Here's a solution written for SQL 2000. It can probably be improved for newer SQL versions.
/**
* Returns a string formatted for natural sorting. This function is very useful when having to sort alpha-numeric strings.
*
* #author Alexandre Potvin Latreille (plalx)
* #param {nvarchar(4000)} string The formatted string.
* #param {int} numberLength The length each number should have (including padding). This should be the length of the longest number. Defaults to 10.

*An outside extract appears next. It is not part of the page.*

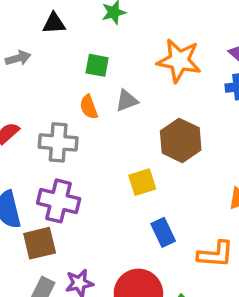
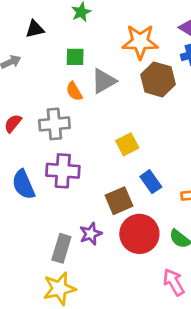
gray triangle: (127, 101) -> (104, 81), size x1.4
brown hexagon: (181, 140) -> (158, 79), moved
brown square: (40, 243) -> (119, 201), moved

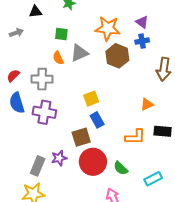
blue rectangle: (151, 182) -> (97, 120), moved
blue semicircle: (23, 184) -> (17, 103), moved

* #param {char(50)} sameOrderChars A list of characters that should have the same order. Ex: '.-/'. Defaults to empty string.
*
* #return {nvarchar(4000)} A string for natural sorting.
* Example of use:
*
* SELECT Name FROM TableA ORDER BY Name
* TableA (unordered) TableA (ordered)
* ------------ ------------
* ID Name ID Name
* 1. A1. 1. A1-1.
* 2. A1-1. 2. A1.
* 3. R1 --> 3. R1
* 4. R11 4. R11
* 5. R2 5. R2
*
*
* As we can see, humans would expect A1., A1-1., R1, R2, R11 but that's not how SQL is sorting it.
* We can use this function to fix this.
*
* SELECT Name FROM TableA ORDER BY dbo.udf_NaturalSortFormat(Name, default, '.-')

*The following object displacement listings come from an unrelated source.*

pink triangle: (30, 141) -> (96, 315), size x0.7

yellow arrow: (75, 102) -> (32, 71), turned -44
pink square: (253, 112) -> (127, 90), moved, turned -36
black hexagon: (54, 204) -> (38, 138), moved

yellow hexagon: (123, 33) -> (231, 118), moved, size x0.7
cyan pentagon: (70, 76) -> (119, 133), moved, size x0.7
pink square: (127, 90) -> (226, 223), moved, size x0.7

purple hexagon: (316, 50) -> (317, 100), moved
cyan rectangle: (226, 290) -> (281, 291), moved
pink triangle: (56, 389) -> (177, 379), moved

* TableA (unordered) TableA (ordered)
* ------------ ------------
* ID Name ID Name
* 1. A1. 1. A1.
* 2. A1-1. 2. A1-1.
* 3. R1 --> 3. R1
* 4. R11 4. R2
* 5. R2 5. R11
*/
ALTER FUNCTION [dbo].[udf_NaturalSortFormat](
#string nvarchar(4000),
#numberLength int = 10,
#sameOrderChars char(50) = ''
)
RETURNS varchar(4000)
AS
BEGIN
DECLARE #sortString varchar(4000),
#numStartIndex int,
#numEndIndex int,
#padLength int,
#totalPadLength int,
#i int,
#sameOrderCharsLen int;
SELECT
#totalPadLength = 0,
#string = RTRIM(LTRIM(#string)),
#sortString = #string,
#numStartIndex = PATINDEX('%[0-9]%', #string),
#numEndIndex = 0,
#i = 1,
#sameOrderCharsLen = LEN(#sameOrderChars);
-- Replace all char that have the same order by a space.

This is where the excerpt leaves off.